# Directions
Go through the material below, find each line with the word "files", and copy those lines.

::::

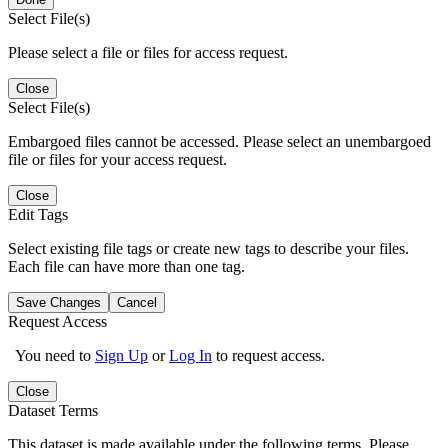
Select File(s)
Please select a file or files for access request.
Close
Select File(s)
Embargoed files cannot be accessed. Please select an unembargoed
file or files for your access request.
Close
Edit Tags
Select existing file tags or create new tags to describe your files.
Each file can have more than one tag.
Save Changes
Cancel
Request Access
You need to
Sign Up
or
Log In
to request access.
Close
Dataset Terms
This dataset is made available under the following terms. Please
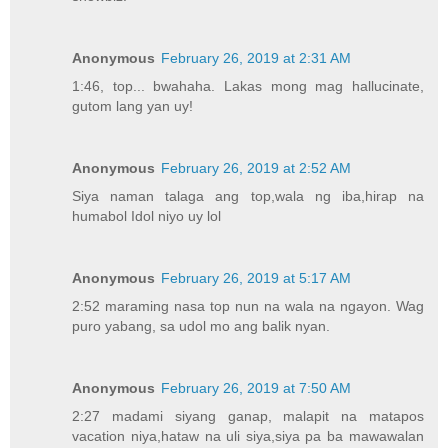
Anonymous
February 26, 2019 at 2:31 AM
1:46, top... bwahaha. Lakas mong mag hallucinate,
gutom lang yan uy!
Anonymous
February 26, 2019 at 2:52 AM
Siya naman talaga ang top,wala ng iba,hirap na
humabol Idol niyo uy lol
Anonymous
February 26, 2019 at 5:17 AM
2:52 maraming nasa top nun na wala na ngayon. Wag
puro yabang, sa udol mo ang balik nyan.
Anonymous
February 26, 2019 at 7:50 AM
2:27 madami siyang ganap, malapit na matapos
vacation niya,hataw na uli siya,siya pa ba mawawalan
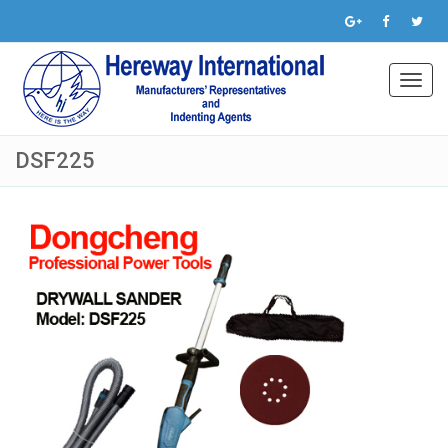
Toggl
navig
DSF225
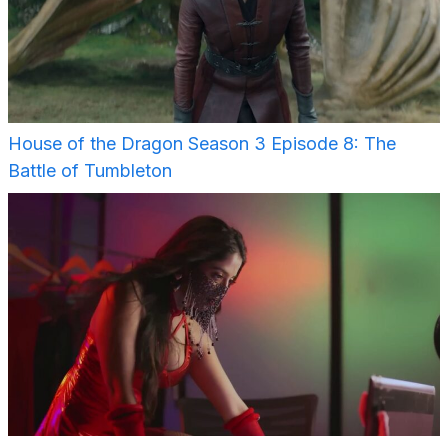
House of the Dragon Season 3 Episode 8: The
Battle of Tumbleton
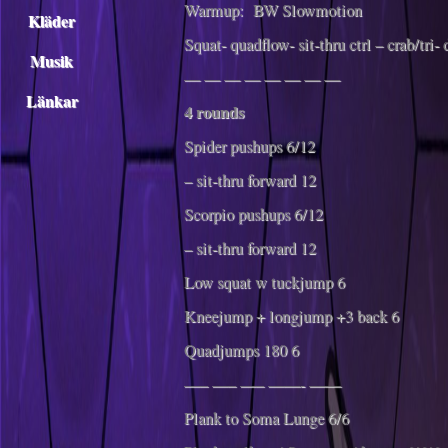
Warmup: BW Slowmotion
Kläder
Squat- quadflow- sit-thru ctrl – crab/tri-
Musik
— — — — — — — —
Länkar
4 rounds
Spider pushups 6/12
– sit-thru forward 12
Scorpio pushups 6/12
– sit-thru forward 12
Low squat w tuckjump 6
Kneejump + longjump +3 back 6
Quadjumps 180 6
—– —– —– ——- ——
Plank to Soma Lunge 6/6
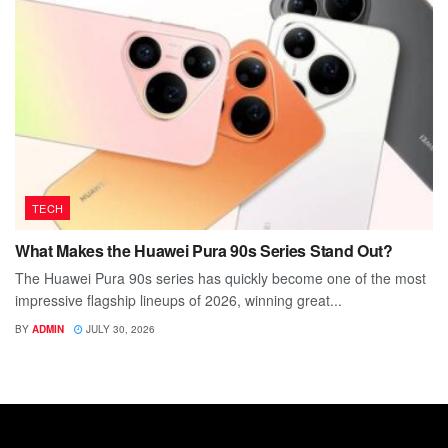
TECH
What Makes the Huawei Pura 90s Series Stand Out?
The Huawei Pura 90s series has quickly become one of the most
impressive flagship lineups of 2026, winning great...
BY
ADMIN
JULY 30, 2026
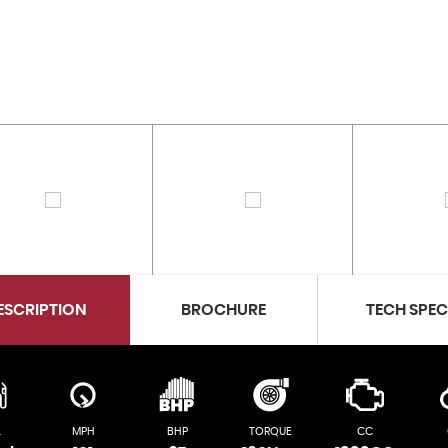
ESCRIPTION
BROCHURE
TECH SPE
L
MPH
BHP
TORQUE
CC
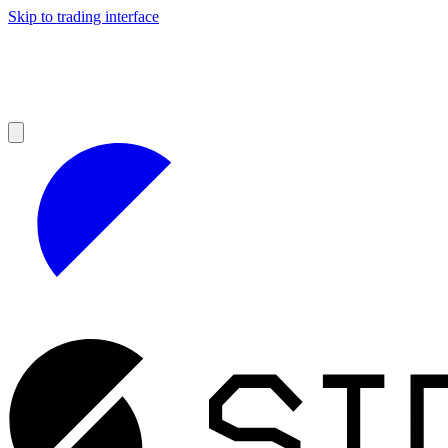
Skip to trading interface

::::

# Finished task
Please select a file or files for access request.
Embargoed files cannot be accessed. Please select an unembargoed
file or files for your access request.
Select existing file tags or create new tags to describe your files.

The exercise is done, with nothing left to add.